One can also use the pooled correlation matrix and asymptotic covariance matrix from the GLS approach to fit the Stage 2 model with WLS estimation. Cheung and Chan (2005) compared the TSSEM method with the GLS method and the univariate methods. The GLS method in their study was based on Eq. (2.3), so they used the individual study correlation coefficients and not the pooled correlation coefficients as recommended by Becker and Fahrbach (1994) to calculate the sampling weights. The simulation research showed that the GLS method rejects homogeneity of correlation matrices too often and leads to biased parameter estimates at Stage 2. The univariate methods lead to inflated Type 1 errors, while the TSSEM method leads to unbiased parameter estimates and false positive rates close to the expected rates.

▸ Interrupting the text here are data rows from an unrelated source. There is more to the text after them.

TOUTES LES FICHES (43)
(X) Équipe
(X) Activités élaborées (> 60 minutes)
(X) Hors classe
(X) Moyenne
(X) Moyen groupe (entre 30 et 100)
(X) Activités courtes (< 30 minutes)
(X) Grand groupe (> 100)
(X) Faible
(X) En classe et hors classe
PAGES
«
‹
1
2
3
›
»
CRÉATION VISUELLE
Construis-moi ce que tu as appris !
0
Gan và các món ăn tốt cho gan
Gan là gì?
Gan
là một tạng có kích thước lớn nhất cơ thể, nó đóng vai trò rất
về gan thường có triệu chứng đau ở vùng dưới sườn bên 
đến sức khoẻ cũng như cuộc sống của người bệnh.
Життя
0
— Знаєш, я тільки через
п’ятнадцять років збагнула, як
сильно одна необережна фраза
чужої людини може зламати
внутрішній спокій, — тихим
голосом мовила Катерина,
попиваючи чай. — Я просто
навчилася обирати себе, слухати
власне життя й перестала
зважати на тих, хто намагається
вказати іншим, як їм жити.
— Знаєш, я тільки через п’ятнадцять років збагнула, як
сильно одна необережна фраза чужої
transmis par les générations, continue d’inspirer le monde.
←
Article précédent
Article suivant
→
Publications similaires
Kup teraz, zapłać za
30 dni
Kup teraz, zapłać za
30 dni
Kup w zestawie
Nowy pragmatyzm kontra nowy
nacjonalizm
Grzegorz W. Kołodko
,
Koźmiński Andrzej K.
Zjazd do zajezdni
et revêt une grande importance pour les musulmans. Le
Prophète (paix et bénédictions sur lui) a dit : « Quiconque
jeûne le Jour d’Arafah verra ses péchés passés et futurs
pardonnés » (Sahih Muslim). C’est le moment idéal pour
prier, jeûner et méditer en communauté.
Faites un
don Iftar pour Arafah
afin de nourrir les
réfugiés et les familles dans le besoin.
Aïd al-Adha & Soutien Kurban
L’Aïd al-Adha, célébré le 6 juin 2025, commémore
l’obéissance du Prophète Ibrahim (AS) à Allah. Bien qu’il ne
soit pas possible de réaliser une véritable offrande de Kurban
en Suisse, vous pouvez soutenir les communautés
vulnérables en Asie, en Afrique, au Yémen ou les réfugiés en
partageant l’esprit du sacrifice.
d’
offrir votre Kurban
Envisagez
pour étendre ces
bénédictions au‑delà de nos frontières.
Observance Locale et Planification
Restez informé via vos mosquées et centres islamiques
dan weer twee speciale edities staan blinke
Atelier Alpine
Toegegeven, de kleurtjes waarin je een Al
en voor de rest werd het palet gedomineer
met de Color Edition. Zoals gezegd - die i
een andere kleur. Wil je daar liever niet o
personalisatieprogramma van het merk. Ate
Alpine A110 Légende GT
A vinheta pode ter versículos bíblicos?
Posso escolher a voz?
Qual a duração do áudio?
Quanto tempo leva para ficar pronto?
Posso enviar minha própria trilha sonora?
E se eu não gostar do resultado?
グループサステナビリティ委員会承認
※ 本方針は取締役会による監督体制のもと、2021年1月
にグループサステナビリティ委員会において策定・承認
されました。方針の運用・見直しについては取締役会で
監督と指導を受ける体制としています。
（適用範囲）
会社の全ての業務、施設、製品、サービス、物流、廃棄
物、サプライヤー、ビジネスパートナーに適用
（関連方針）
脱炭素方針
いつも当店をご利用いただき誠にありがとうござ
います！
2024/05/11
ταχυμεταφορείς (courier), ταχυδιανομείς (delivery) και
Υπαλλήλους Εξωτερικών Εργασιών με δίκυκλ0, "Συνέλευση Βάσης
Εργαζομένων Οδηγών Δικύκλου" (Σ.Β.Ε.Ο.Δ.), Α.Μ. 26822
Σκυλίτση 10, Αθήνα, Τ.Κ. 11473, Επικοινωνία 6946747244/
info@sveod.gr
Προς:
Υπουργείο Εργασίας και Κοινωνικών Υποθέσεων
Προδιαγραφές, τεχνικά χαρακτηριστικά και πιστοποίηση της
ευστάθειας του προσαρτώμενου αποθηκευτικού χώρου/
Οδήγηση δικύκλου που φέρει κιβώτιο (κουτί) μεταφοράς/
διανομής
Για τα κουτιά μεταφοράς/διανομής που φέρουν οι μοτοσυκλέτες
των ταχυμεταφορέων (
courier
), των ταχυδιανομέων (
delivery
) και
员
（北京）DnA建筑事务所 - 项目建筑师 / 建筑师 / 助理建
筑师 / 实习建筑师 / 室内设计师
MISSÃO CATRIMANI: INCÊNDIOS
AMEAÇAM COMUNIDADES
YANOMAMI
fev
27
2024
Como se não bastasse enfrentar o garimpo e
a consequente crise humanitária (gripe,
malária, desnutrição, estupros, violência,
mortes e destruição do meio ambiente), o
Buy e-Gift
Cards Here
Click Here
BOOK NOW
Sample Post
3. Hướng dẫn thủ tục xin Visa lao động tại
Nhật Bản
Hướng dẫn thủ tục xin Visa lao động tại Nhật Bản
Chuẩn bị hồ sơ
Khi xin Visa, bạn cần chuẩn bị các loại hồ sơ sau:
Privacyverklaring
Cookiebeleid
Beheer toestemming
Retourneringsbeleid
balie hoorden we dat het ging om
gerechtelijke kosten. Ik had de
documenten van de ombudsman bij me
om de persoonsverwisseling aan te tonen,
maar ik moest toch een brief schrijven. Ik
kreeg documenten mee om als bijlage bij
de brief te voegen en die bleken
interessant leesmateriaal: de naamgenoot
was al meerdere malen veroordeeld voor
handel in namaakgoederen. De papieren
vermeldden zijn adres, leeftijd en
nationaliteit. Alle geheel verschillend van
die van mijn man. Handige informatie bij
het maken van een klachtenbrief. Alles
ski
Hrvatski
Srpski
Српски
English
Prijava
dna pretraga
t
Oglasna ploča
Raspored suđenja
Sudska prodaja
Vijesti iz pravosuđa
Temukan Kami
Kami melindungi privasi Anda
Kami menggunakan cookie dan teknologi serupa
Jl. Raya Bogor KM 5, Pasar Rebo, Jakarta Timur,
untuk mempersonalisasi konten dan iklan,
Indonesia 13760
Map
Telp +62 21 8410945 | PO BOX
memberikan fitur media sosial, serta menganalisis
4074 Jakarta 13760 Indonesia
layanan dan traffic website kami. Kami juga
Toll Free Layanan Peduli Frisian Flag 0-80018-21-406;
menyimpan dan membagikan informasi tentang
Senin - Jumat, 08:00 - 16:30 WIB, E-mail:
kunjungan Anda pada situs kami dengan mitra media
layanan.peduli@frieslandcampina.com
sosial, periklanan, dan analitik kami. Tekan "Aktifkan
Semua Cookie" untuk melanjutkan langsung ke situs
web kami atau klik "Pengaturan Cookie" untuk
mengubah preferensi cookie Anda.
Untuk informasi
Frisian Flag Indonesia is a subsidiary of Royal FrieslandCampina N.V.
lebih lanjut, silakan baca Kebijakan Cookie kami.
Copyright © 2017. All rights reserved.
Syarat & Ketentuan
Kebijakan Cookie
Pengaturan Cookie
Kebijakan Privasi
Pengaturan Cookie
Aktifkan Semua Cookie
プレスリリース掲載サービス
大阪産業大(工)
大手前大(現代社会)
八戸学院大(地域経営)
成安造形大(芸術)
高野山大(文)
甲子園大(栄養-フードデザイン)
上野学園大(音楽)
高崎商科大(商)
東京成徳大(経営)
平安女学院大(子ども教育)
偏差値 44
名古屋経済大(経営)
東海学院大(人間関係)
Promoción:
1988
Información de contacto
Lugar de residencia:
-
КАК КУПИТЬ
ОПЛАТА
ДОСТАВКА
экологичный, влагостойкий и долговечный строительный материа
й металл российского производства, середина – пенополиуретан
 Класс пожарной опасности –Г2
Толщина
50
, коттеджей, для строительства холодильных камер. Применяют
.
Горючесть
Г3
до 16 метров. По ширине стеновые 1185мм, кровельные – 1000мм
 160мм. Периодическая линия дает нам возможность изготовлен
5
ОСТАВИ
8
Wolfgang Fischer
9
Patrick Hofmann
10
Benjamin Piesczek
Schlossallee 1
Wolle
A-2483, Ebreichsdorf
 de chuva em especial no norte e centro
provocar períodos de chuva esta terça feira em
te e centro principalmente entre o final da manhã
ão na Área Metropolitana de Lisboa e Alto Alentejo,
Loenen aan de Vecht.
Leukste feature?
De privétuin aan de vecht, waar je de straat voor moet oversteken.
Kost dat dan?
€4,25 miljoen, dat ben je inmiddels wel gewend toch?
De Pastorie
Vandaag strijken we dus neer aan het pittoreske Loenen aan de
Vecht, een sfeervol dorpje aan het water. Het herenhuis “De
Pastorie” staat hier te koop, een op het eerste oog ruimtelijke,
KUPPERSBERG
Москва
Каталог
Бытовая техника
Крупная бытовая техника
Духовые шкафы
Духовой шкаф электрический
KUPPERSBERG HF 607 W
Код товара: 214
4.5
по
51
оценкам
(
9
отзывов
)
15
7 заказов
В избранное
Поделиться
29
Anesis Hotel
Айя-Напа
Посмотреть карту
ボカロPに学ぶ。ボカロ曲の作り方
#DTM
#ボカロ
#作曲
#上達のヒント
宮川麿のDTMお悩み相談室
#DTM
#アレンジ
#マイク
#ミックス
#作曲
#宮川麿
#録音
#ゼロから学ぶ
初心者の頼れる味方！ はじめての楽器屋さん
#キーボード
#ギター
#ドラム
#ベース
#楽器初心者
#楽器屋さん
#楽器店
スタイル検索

The statistical power to reject an underspecified factor model was extremely high for all four methods. The TSSEM method overall came out as best out of these methods. Software to apply TSSEM is readily available in the R-Package metaSEM (Cheung 2015), which relies on the OpenMx package (Boker et al. 2011). This package can also be used for the GLS approach and the univariate approaches. More information about the software that can be used to perform MASEM can be found in Chap. 4.